_DATASET RECORDS_
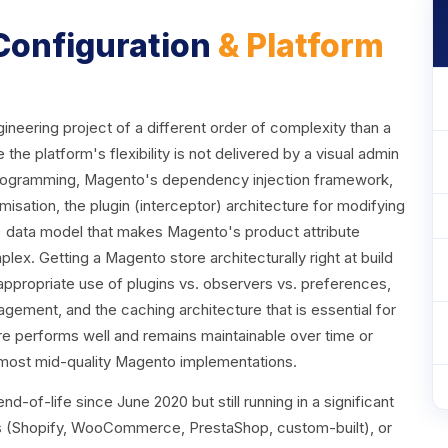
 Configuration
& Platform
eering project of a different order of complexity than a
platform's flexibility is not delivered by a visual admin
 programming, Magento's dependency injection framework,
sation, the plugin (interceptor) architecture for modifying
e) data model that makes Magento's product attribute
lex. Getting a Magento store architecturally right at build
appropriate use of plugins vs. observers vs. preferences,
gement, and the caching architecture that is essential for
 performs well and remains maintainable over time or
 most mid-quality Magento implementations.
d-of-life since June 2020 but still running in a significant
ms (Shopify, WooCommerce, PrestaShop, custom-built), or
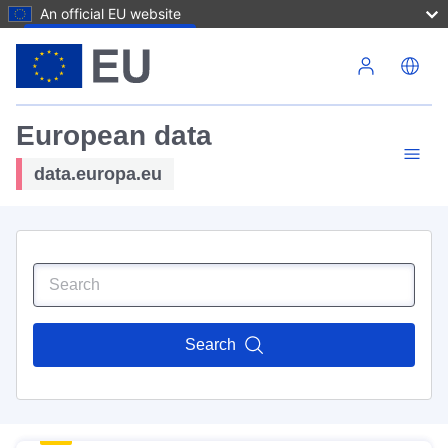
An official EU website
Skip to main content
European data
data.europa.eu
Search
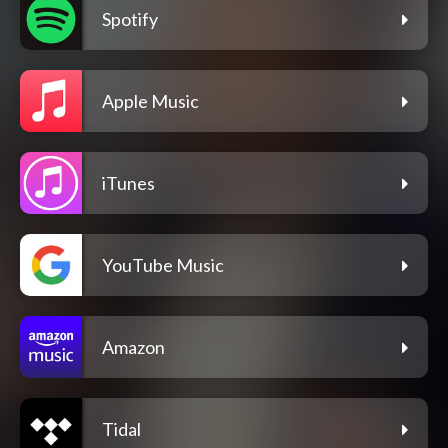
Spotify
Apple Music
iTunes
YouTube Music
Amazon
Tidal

---

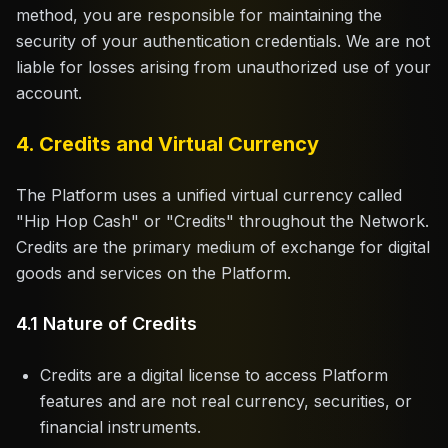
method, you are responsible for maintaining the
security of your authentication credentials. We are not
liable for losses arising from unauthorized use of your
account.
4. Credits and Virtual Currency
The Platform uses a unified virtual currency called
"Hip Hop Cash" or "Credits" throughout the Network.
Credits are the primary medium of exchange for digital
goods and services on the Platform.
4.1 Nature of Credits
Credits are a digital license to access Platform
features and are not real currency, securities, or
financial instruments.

* * *

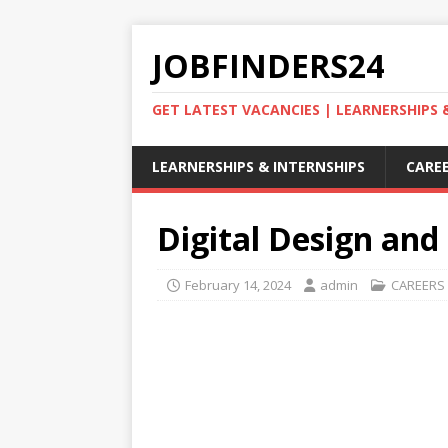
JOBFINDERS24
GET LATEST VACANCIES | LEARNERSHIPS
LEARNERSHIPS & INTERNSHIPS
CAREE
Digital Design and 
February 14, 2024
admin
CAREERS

_EXERCISE OBJECTIVE_
Output should match, line for line, the stretch of the material above from the line holding "goods and services on the Platform." through the line holding "financial instruments.".

_TASK ANSWER_
goods and services on the Platform.
4.1 Nature of Credits
Credits are a digital license to access Platform
features and are not real currency, securities, or
financial instruments.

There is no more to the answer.